▶ **Task objective**: If pictures appear in the lines below, skip them and copy exactly the lines from the one containing "Des tarifs réduits" through the one containing "Opgeven Tennisles", and nothing else.

Page images and extracted text
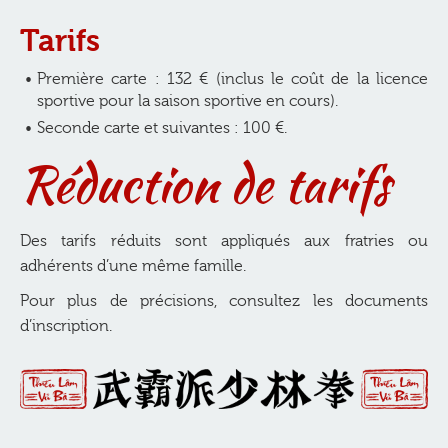
Tarifs
Première carte : 132 € (inclus le coût de la licence
sportive pour la saison sportive en cours).
Seconde carte et suivantes : 100 €.
Réduction de tarifs
Des tarifs réduits sont appliqués aux fratries ou
adhérents d’une même famille.
Pour plus de précisions, consultez les documents
d’inscription.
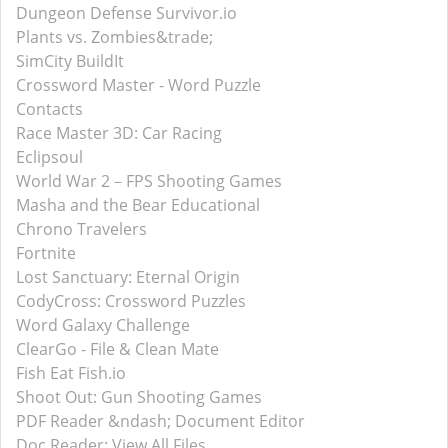
Dungeon Defense Survivor.io
Plants vs. Zombies&trade;
SimCity BuildIt
Crossword Master - Word Puzzle
Contacts
Race Master 3D: Car Racing
Eclipsoul
World War 2－FPS Shooting Games
Masha and the Bear Educational
Chrono Travelers
Fortnite
Lost Sanctuary: Eternal Origin
CodyCross: Crossword Puzzles
Word Galaxy Challenge
ClearGo - File & Clean Mate
Fish Eat Fish.io
Shoot Out: Gun Shooting Games
PDF Reader &ndash; Document Editor
Doc Reader: View All Files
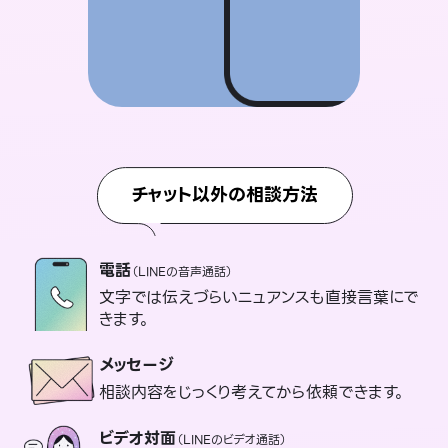
チャット以外の相談方法
電話
（LINEの音声通話）
文字では伝えづらいニュアンスも直接言葉にで
きます。
メッセージ
相談内容をじっくり考えてから依頼できます。
ビデオ対面
（LINEのビデオ通話）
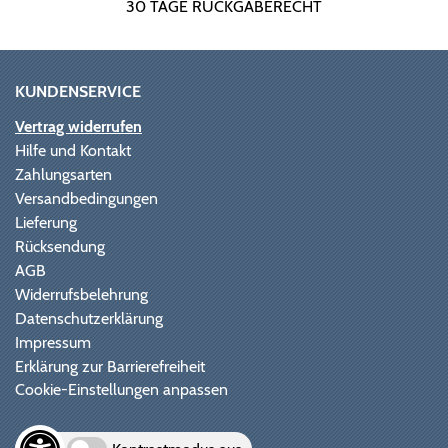
30 TAGE RÜCKGABERECHT
KUNDENSERVICE
Vertrag widerrufen
Hilfe und Kontakt
Zahlungsarten
Versandbedingungen
Lieferung
Rücksendung
AGB
Widerrufsbelehrung
Datenschutzerklärung
Impressum
Erklärung zur Barrierefreiheit
Cookie-Einstellungen anpassen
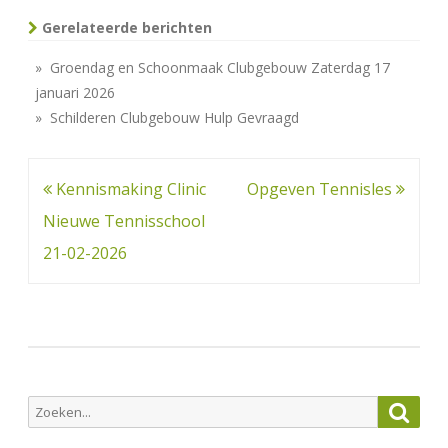
Gerelateerde berichten
» Groendag en Schoonmaak Clubgebouw Zaterdag 17
januari 2026
» Schilderen Clubgebouw Hulp Gevraagd
Bericht
Kennismaking Clinic
Opgeven Tennisles
navigatie
Nieuwe Tennisschool
21-02-2026
Zoeken
Zoek
naar:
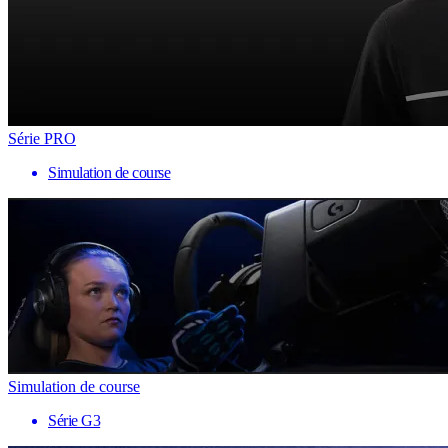
Série PRO
Simulation de course
Simulation de course
Série G3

▶ **Output of the task**:
Des tarifs réduits sont appliqués aux fratries ou
adhérents d’une même famille.
Pour plus de précisions, consultez les documents
d’inscription.
Dungeon Defense Survivor.io
Plants vs. Zombies&trade;
SimCity BuildIt
Crossword Master - Word Puzzle
Contacts
Race Master 3D: Car Racing
Eclipsoul
World War 2－FPS Shooting Games
Masha and the Bear Educational
Chrono Travelers
Fortnite
Lost Sanctuary: Eternal Origin
CodyCross: Crossword Puzzles
Word Galaxy Challenge
ClearGo - File & Clean Mate
Fish Eat Fish.io
Shoot Out: Gun Shooting Games
PDF Reader &ndash; Document Editor
Doc Reader: View All Files
チャット以外の相談方法
電話
（LINEの音声通話）
文字では伝えづらいニュアンスも直接言葉にで
きます。
メッセージ
相談内容をじっくり考えてから依頼できます。
ビデオ対面
（LINEのビデオ通話）
30 TAGE RÜCKGABERECHT
KUNDENSERVICE
Vertrag widerrufen
Hilfe und Kontakt
Zahlungsarten
Versandbedingungen
Lieferung
Rücksendung
AGB
Widerrufsbelehrung
Datenschutzerklärung
Impressum
Erklärung zur Barrierefreiheit
Cookie-Einstellungen anpassen
Gerelateerde berichten
» Groendag en Schoonmaak Clubgebouw Zaterdag 17
januari 2026
» Schilderen Clubgebouw Hulp Gevraagd
Bericht
Kennismaking Clinic
Opgeven Tennisles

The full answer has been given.